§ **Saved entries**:

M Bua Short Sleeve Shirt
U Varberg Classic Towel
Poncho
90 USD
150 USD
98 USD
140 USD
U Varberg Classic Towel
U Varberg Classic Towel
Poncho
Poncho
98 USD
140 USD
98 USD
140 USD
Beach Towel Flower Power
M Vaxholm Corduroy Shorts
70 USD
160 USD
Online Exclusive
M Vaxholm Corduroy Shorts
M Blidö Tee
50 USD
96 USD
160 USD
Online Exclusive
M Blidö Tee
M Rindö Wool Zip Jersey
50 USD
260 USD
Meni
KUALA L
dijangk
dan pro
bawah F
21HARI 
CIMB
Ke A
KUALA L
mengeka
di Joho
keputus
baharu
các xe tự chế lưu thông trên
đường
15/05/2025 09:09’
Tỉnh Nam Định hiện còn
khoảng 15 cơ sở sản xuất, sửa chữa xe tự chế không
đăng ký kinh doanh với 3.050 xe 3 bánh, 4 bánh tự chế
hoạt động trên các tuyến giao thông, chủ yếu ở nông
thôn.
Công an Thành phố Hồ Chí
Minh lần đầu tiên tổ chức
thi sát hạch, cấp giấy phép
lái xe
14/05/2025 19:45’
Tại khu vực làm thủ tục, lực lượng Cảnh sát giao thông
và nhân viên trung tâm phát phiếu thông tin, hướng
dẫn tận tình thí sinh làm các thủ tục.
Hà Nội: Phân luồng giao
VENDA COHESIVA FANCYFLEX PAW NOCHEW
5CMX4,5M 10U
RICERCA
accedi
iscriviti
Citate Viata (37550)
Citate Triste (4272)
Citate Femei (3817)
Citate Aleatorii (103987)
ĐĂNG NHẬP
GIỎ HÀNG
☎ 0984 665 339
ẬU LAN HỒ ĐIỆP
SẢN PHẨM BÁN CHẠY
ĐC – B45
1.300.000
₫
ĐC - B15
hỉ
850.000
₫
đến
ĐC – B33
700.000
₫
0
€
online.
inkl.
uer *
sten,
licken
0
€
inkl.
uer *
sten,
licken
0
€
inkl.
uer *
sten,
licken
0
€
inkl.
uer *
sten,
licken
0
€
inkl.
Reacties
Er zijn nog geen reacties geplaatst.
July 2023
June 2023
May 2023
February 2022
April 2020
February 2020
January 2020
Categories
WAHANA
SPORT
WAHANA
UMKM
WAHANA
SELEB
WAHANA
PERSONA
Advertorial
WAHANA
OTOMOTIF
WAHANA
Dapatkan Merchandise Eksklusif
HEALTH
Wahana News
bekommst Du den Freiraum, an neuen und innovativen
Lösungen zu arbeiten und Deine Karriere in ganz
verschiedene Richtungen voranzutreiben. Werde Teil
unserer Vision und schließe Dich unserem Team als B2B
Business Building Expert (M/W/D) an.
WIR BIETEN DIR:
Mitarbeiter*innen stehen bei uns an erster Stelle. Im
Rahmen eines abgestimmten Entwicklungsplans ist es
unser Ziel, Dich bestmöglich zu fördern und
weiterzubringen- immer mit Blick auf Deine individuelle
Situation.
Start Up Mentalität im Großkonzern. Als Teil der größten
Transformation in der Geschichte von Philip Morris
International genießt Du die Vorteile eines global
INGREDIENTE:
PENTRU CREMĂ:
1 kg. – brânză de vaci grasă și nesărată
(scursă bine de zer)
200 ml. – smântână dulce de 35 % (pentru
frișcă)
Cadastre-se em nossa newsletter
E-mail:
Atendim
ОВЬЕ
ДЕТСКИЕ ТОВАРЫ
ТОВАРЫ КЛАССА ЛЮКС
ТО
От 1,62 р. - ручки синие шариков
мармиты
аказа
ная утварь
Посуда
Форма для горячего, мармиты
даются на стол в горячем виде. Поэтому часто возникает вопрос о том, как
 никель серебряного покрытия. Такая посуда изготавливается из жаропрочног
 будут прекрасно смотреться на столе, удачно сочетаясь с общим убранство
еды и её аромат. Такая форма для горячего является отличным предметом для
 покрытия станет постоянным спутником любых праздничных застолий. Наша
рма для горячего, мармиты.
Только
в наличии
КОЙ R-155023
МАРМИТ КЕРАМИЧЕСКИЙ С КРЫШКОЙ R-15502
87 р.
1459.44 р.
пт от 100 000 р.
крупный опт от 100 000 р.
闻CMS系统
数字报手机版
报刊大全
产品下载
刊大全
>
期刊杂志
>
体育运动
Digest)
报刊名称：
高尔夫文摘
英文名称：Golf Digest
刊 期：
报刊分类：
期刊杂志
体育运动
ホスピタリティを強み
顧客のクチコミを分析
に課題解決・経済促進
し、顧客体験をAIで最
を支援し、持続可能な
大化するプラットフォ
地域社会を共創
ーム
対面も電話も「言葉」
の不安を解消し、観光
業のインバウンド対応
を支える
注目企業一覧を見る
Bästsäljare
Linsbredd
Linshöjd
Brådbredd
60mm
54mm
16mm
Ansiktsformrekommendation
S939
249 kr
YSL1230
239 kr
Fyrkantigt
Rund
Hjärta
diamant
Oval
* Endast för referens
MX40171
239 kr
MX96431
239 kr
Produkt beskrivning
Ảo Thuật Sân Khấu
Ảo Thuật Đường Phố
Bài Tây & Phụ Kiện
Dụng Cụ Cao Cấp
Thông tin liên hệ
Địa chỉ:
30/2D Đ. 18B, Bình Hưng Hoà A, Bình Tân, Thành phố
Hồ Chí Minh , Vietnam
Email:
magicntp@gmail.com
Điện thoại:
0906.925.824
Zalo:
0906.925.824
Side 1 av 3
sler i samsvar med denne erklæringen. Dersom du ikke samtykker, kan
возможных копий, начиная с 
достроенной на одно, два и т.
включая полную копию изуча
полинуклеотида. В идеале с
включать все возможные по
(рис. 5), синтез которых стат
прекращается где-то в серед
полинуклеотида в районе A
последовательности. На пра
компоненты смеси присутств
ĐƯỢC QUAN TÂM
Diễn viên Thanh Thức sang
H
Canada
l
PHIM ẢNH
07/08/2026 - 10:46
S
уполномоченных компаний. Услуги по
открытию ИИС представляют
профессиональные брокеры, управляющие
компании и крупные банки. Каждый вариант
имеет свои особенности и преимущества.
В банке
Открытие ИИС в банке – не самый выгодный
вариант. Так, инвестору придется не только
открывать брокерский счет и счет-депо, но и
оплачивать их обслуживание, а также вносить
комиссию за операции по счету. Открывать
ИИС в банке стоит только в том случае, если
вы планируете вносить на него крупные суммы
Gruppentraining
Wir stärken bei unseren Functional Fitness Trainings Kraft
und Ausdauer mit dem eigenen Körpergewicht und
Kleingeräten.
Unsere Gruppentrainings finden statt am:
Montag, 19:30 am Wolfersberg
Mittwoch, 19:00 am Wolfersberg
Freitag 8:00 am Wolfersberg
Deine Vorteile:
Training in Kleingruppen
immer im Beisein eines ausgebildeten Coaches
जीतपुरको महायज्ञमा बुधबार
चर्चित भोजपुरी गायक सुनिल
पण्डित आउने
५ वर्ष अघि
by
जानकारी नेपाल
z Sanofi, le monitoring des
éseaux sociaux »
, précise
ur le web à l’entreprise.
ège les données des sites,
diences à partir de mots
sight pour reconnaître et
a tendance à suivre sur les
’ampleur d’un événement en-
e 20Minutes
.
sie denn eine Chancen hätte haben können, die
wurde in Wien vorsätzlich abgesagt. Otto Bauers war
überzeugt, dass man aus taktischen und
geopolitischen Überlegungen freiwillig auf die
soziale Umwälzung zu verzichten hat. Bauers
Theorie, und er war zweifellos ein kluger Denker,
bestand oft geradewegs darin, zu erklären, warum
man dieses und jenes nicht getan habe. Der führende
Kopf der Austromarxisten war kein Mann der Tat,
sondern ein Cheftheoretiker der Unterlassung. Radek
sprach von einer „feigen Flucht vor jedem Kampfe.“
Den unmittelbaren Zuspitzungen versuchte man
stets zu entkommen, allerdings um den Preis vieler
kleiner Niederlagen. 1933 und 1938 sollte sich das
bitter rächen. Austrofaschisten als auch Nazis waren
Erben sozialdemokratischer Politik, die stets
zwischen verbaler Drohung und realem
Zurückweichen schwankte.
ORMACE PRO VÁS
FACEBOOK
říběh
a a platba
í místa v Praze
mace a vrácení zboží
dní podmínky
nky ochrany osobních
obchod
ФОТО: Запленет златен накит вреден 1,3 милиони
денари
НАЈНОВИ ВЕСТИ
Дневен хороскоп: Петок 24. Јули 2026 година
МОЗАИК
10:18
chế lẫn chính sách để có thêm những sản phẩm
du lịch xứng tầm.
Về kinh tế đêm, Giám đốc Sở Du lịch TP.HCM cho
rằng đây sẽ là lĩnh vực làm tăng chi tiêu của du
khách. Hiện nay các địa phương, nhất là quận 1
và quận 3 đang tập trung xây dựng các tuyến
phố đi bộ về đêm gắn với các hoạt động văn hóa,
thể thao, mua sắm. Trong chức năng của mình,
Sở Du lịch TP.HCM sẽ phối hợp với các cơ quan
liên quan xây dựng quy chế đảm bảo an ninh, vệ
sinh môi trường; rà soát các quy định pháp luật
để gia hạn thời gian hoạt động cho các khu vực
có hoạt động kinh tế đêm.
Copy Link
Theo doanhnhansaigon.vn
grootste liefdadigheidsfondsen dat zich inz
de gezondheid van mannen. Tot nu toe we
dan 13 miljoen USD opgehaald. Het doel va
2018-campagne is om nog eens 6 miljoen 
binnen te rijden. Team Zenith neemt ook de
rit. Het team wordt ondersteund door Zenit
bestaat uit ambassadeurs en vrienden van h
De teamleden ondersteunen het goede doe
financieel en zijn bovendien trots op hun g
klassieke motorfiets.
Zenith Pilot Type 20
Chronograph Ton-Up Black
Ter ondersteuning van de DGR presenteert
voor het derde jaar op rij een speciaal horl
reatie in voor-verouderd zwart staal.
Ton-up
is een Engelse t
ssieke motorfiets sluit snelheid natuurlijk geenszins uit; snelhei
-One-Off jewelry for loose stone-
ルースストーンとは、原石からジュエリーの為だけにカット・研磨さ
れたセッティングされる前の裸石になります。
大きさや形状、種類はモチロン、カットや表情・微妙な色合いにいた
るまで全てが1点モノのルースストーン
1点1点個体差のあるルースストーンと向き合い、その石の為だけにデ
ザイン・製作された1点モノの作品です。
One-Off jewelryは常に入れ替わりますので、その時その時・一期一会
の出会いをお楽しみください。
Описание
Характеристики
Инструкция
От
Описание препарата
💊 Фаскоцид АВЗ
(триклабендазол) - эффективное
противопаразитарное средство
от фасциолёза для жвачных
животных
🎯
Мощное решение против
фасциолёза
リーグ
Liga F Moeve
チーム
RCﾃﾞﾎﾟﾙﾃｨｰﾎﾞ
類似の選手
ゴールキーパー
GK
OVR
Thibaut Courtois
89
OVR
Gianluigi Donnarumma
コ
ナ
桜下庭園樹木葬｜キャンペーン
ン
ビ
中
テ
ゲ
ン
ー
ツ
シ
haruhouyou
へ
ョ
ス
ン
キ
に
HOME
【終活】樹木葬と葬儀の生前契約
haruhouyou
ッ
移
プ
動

§ **WORK ORDER**: Within the data above, the span starting at the line containing "Ảo Thuật Đường Phố" and ending at the line containing "Wir stärken bei" is to be retyped exactly, with no other lines.

§ **SOLUTION TO THIS EXERCISE**:
Ảo Thuật Đường Phố
Bài Tây & Phụ Kiện
Dụng Cụ Cao Cấp
Thông tin liên hệ
Địa chỉ:
30/2D Đ. 18B, Bình Hưng Hoà A, Bình Tân, Thành phố
Hồ Chí Minh , Vietnam
Email:
magicntp@gmail.com
Điện thoại:
0906.925.824
Zalo:
0906.925.824
Side 1 av 3
sler i samsvar med denne erklæringen. Dersom du ikke samtykker, kan
возможных копий, начиная с 
достроенной на одно, два и т.
включая полную копию изуча
полинуклеотида. В идеале с
включать все возможные по
(рис. 5), синтез которых стат
прекращается где-то в серед
полинуклеотида в районе A
последовательности. На пра
компоненты смеси присутств
ĐƯỢC QUAN TÂM
Diễn viên Thanh Thức sang
H
Canada
l
PHIM ẢNH
07/08/2026 - 10:46
S
уполномоченных компаний. Услуги по
открытию ИИС представляют
профессиональные брокеры, управляющие
компании и крупные банки. Каждый вариант
имеет свои особенности и преимущества.
В банке
Открытие ИИС в банке – не самый выгодный
вариант. Так, инвестору придется не только
открывать брокерский счет и счет-депо, но и
оплачивать их обслуживание, а также вносить
комиссию за операции по счету. Открывать
ИИС в банке стоит только в том случае, если
вы планируете вносить на него крупные суммы
Gruppentraining
Wir stärken bei unseren Functional Fitness Trainings Kraft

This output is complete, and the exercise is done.